Mientras el tigre sigue dormido, aprovecho para ir a la computadora, y escribo:
Judas, después de aquel mensaje de WhatsApp, aumentó su temor a perder su vida. Un día atrás, “la maña” se presentó a su taller, le hicieron saber que tenía que pagar una cuota o de lo contrario lo matarían. Para salir de la situación les dijo que él era solo un empleado, que el negocio pertenencia a su primo Jesús, y que lo podían encontrar a tres locales adelante. Le creyeron, pero ese día su familiar no se encontraba. Regresaron al otro día por la tarde. Jesús se negó a dar dinero y desmintió ser el patrón de su primo. Mientras Judas estaba en la heladería del parque, su primo recibía siete tiros, los sicarios dejaron una cartulina, con la leyenda, DE EJEMPLO. Antes de irse del lugar uno de los matones le escribió un mensaje al celular de Judas: por la boca muere el pez.

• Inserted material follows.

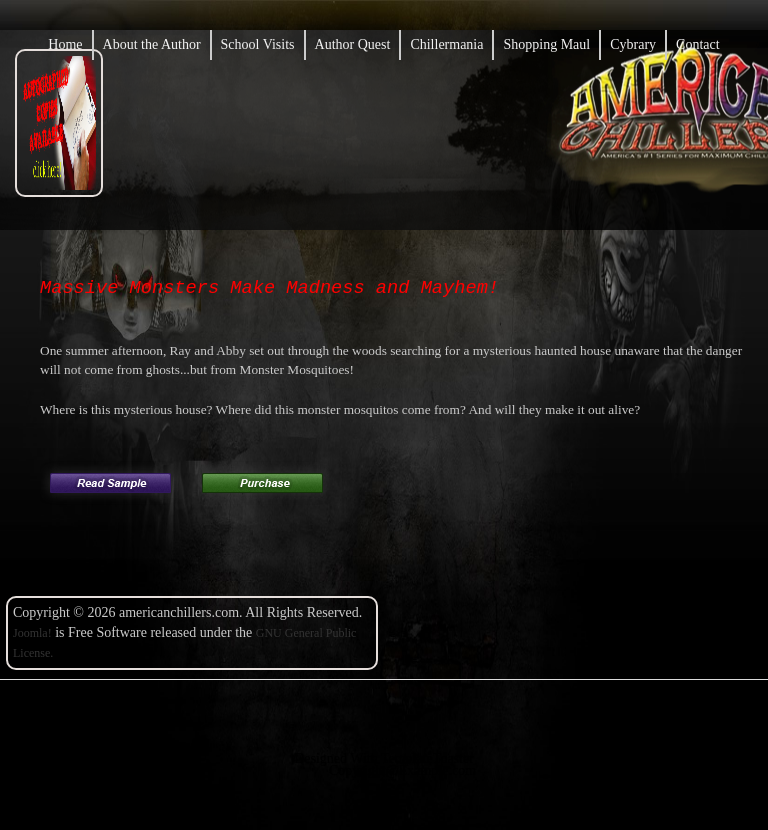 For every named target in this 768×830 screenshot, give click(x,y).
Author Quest (353, 44)
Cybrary (633, 44)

Judas se bajó de la urban para llegar a la calle de los talleres de alfarería, al arribar a ella vio a varias personas afuera del taller de su primo, aceleró su caminar, se abrió pasó entre los mirones, al llegar al interior del taller vio tirado el cuerpo de Jesús con el letrero a su costado derecho con la leyenda: DE EJEMPLO. Él se paralizó, y así observó la llega de la esposa del occiso, quien venía con sus dos hijos. La familia se desplomó ante el cuerpo de Jesús, los llantos y gritos del porqué de lo sucedido fueron tan lastimosos que lo sacaron del trance.
Judas se dio media vuelta y caminó sin rumbo, deambuló por las calles por más de dos horas, subió a un puente para cruzar la avenida, se dijo asimismo: ojo por ojo, diente por diente. Miró hacia al asfalto y se dejó caer, se impactó, quedándose sin vida, su boina se alejaba con el viento.

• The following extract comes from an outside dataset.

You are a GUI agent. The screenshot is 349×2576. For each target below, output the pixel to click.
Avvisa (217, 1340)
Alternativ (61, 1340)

Uno de los matones regresó al taller de Judas, lo encontró cerrado. Venía a cumplir lo del mensaje: matarlo por mentir. Se retiró, no tenía prisa, volvería. No sabían que él no les daría el gusto de ser ellos sus ejecutores.
Cuando le doy el último teclado a la computadora, despierta el tigre. Esta vez camina justo en mi frente, sus rugidos son más violentos. ¡Qué fastidio compartir mi vida con este felino! Pese a todo este mal, el cuento ha quedado resuelto. Enciendo otro cigarro, mientras expulso el humo de mi boca, decido marcarle al psiquiatra, le hago saber que ese maldito dolor de cabeza no me deja estar en paz, el tigre cada vez gana más territorio. El psiquiatra solo me dice que suba la dosis y me cuelga, ¡maldito!, grito mientras siento ganas de vomitar, el dolor empieza a hacerse más agudo, me duelen los ojos a tal grado que me molesta la luz, siento que el ruido me tritura el cerebro, estoy a punto de un derrame, este maldito tigre me está matando con sus rugidos. Enfurecido, tiro el celular contra el piso, voy por una soga. Ahora entiendo a Judas Iscariote.